Humans use a series of standard tests to generate a diagnosis, and AI is built on top of this diagnostic process. Some of these tests are self-exam, mammography, ultrasound, needle biopsy, genetic testing, or surgical biopsy. Then, you have options for cancer treatments: surgery, radiation, chemotherapy, maintenance drugs. Everyone gets some kind of combination of tests and treatments. I got mammography, ultrasound, needle biopsy, genetic testing, and surgery. My friend, diagnosed around the same time, detected a mass in a self-exam. She got mammography, ultrasound, needle biopsy, genetic testing, surgical biopsy, chemotherapy, surgery, radiation, a second round of chemo, and maintenance drugs. The treatment depends on the kind of cancer, where it is, and what stage it is: 0–4. The tests, treatment, and drugs we have today at US hospitals are the best they have ever been in the history of the world. Thankfully, a cancer diagnosis no longer has to be a death sentence.

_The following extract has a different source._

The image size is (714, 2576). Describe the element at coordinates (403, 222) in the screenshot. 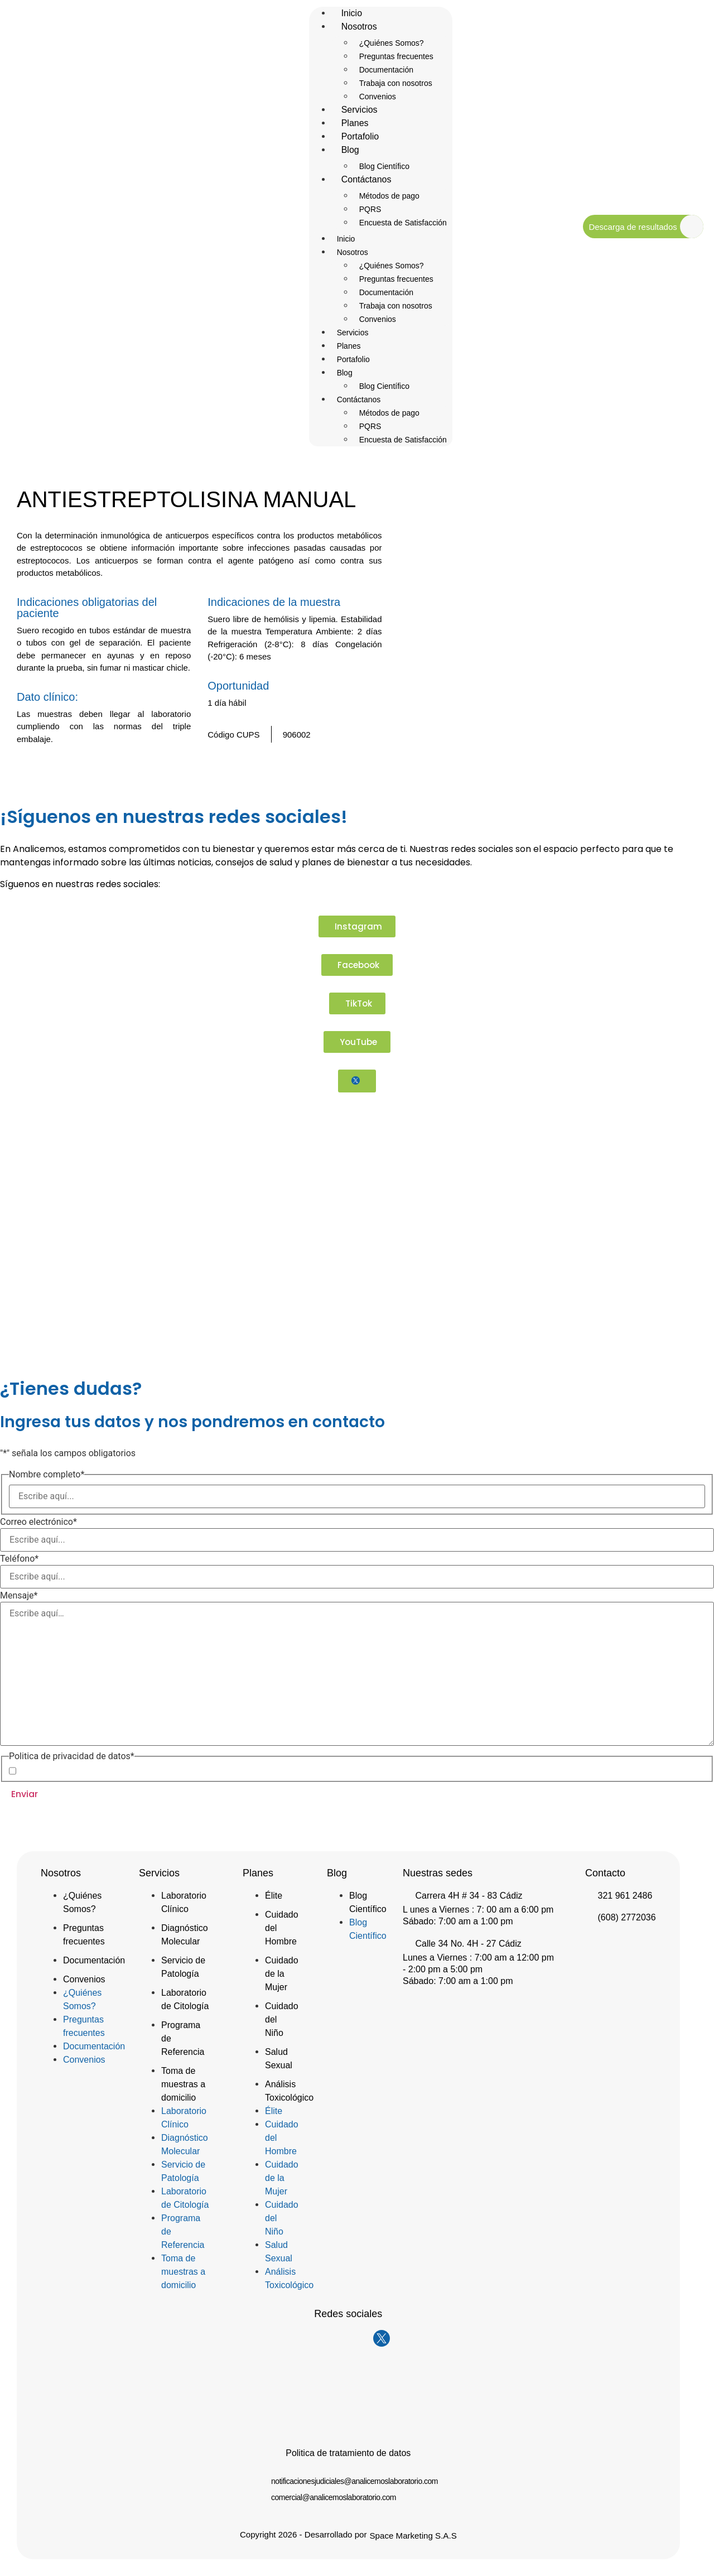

Because Geras and his collaborators pre-trained the model and put it online, all Robinson and I had to do was connect our code to the pre-trained model and run my scans through it. We teed it up, and … nothing. No significant cancer results, nada. Which was strange because I knew there was breast cancer. The doctors had just cut off my entire breast so the cancer wouldn’t kill me.
We investigated. We found a clue in the paper, where the authors write, “We have shown experimentally that it is essential to keep the images at high-resolution.” I realized my image, a screenshot of my mammogram, was low-resolution. A high-resolution image was called for.
Robinson discovered an additional problem hidden deep in the image file. My screenshot image appeared black and white to us, like all X-ray images. However, the computer had represented the screenshot as a full color image, also known as an RGB image. Each pixel in a color image has three values: red, green, and blue. Mixing together the values gets you a color, just as with paint. If you make a pixel with 100 units of blue and 100 units of red, you’ll get a purple pixel. The purple pixel’s value might look like this: R:100, G:0, B:100. A color digital photo is actually a grid of pixels, each with an RGB color value. When you put all the pixels next to each other, the human brain forms the collection of pixels into an image.